◆ **PROBLEM DESCRIPTION**: In the data below, which lines hold the word "الإثنين"? Copy them.
=-=-=
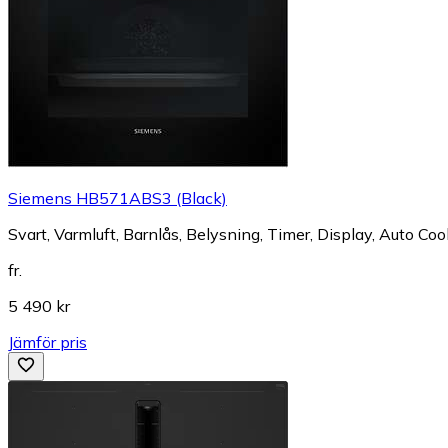
Siemens HB571ABS3 (Black)
Svart, Varmluft, Barnlås, Belysning, Timer, Display, Auto Cook
fr.
5 490 kr
Jämför pris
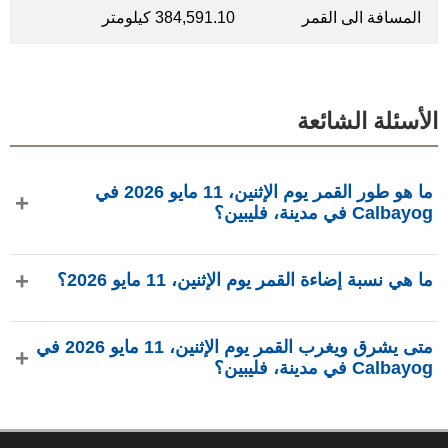
المسافة الى القمر
384,591.10 كيلومتر
الأسئلة الشائعة
ما هو طور القمر يوم الإثنين، 11 مايو 2026 في
Calbayog في مدينة، فليبين؟
في يوم الإثنين، 11 مايو 2026 في Calbayog في مدينة، فليبين،
ما هي نسبة إضاءة القمر يوم الإثنين، 11 مايو 2026؟
القمر في طور تربيع ثاني بإضاءة 32.03%، عمره 23.88 يومًا،
ويقع في كوكبة الدلو (♒). البيانات من phasesmoon.com.
نسبة إضاءة القمر يوم الإثنين، 11 مايو 2026 هي 32.03%، وفقًا لـ
متى يشرق ويغرب القمر يوم الإثنين، 11 مايو 2026 في
phasesmoon.com.
Calbayog في مدينة، فليبين؟
في يوم الإثنين، 11 مايو 2026 في Calbayog في مدينة، فليبين،
يشرق القمر الساعة 12:46 ص ويغرب الساعة 12:48 م (بتوقيت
=-=-=
◆ **TASK OUTPUT**:
ما هو طور القمر يوم الإثنين، 11 مايو 2026 في
في يوم الإثنين، 11 مايو 2026 في Calbayog في مدينة، فليبين،
ما هي نسبة إضاءة القمر يوم الإثنين، 11 مايو 2026؟
نسبة إضاءة القمر يوم الإثنين، 11 مايو 2026 هي 32.03%، وفقًا لـ
متى يشرق ويغرب القمر يوم الإثنين، 11 مايو 2026 في
في يوم الإثنين، 11 مايو 2026 في Calbayog في مدينة، فليبين،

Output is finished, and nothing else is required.